Die Zeit hier in Suwarrow ist umschattet von richtig schlechtem Wetter. Was wir schon im letzten Blog angekündigt haben, hat sich mehr als bewahrheitet. Wir liegen in unserer „geschützten“ Ankerbucht bei bis zu 30kn Wind. Dieser viele Wind kommt nicht in Böen, sondern ist leider ausgesprochen beständig. Um uns herum die Riffe; alle Leute auf den hier liegenden Booten denken das Gleiche – „hoffentlich hält der Anker“. Unser Boot hängt letztlich an einer 8mm Ankerkette; wir ankern auf 17m Tiefe. Bei besonders viel Wind unterstützen wir den Anker mit dem Motor. Dieser allgegenwärtige Wind und das rucken an der Ankerkette ist absolut nervig; an ruhigen Schlaf ist nicht zu denken. Geschlafen, bzw. gewacht haben wir mit unserem Ankeralarm (vom I-Sailer) in der Koje.

Aber wesentlich schlimmer als letztlich doch irgendwie in der geschützten Ankerbucht zu liegen, haben es die anderen ca. 10 Boote der ARC Flotte, die erst so viel später aus Bora Bora losgesegelt. sind. Die Boote haben dort draußen Nord – bis Nordwestwind bis 35kn Wind. Es ist nicht der stärkste Wind, den wir bisher hatten. Auch auf den Strecken nach Kolumbien, oder von Las Perlas nach Galapagos hatten wir bis 35kn und mehr Wind. Das Problem ist die Windrichtung. Der Passatwind hat sich umgekehrt, aber die Wellen nicht. Die Boote haben den Wind von vorne mit einer teilweisen Kreuzsee. Wenn sie ablaufen zurück Richtung Süden, dann fahren sie in den Sturm richtig rein. Es heißt durchhalten. Laut unserem bisher genialen Wetterwelt – Daten dreht der Wind morgen wieder zurück auf Südwest, bzw. Südost und nimmt an Stärke erheblich ab. Die Kaltfront des Tiefs ist dann durchgezogen. Übrigens – wer unser Wetter mit einem Wetterkundebuch nachvollziehen möchte – wir befinden uns auf der Südhalbkugel. Es ist hier alles andersrum. Ansonsten stimmt es wie im Bilderbuch.

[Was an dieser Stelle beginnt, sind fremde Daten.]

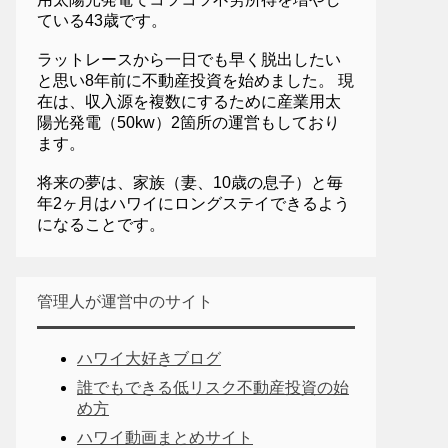
ている43歳です。
ラットレースから一日でも早く脱出したい
と思い8年前に不動産投資を始めました。 現
在は、収入源を複数にするために産業用太
陽光発電（50kw）2箇所の運営もしており
ます。
将来の夢は、家族（妻、10歳の息子）と毎
年2ヶ月はハワイにロングステイできるよう
になることです。
管理人が運営中のサイト
ハワイ大好きブログ
誰でもできる低リスク不動産投資の始
め方
ハワイ動画まとめサイト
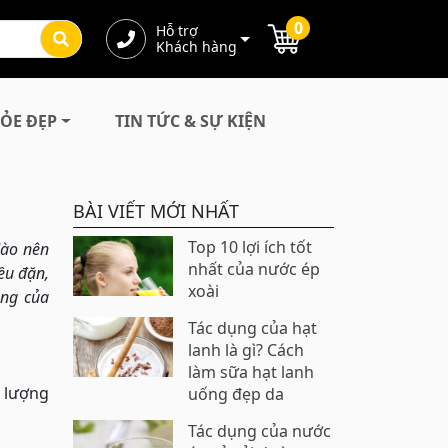
0
Hỗ trợ
Khách hàng
ỎE ĐẸP
TIN TỨC & SỰ KIỆN
BÀI VIẾT MỚI NHẤT
Top 10 lợi ích tốt
dào nên
nhất của nước ép
ều đặn,
xoài
ụng của
Tác dụng của hạt
lanh là gì? Cách
làm sữa hạt lanh
 lượng
uống đẹp da
Tác dụng của nước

Morgen wollen wir starten; sicherlich gemeinsam mit den hier liegenden Booten. Gemeinsam beim Bier gestern Abend wurden die Daten besprochen. Kann sein, dass längeres Warten auch nicht schlecht wäre, aber der Wind nimmt drastig ab, aber eben die Wellen nicht. Da man nicht ständig auf dieses Heulen des Windes achten kann, habe ich heute schon ein großes Brot und zwei Apfelkuchen gebacken. Essen beruhigt eben! Davon abgesehen war gestern noch ein klasse Tag und wir liegen hier vor dem Inselklecks Suwarrow. Es ist schon fast bizarr, dieser kräftige und harte Riffklecks aus Koralle strotzt dem Pazifik. Ein dichter Palmenwald hat sich gebildet und Mitten drin wohnt Harry mit seiner Frau. Er ist Immigration, Gesundheitsamt und Zoll gleichzeitig und lässt uns endlose Papierstücke ausfüllen, damit wir seine Insel betreten dürfen. Vorher wurde noch schnell unser Boot mit irgendeinem Insektenvernichter ausgesprüht. Insgesamt kommen immerhin in den sechs Monaten von April bis Oktober ca. 130 Boote vorbei.Gestern Abend haben wir auf der ARC Flagge von HUGUR alle unterschrieben und haben sie den Inselwächtern übergeben. Wir vertreten die ARC würdig, auch wenn unser „ARC Viktor“ nicht hier ist. Er ist zur Unterstützung auf MAKENA mit gesegelt, die aber auf Bora Bora gewartet haben.

Morgen werden wir starten Richtung neuem Land und neuer Insel. Wir segeln nach Niue, was ca. 540sm südwestlich liegt. Drück uns die Daumen, dass alles gut wird mit dem Wetter. Eure GarliXe  Nachtrag – hatte ich schon geschrieben, dass die Haie um unser Boot schwimmen? Wenn das nicht passt – Also – lasst es Euch gut gehen!.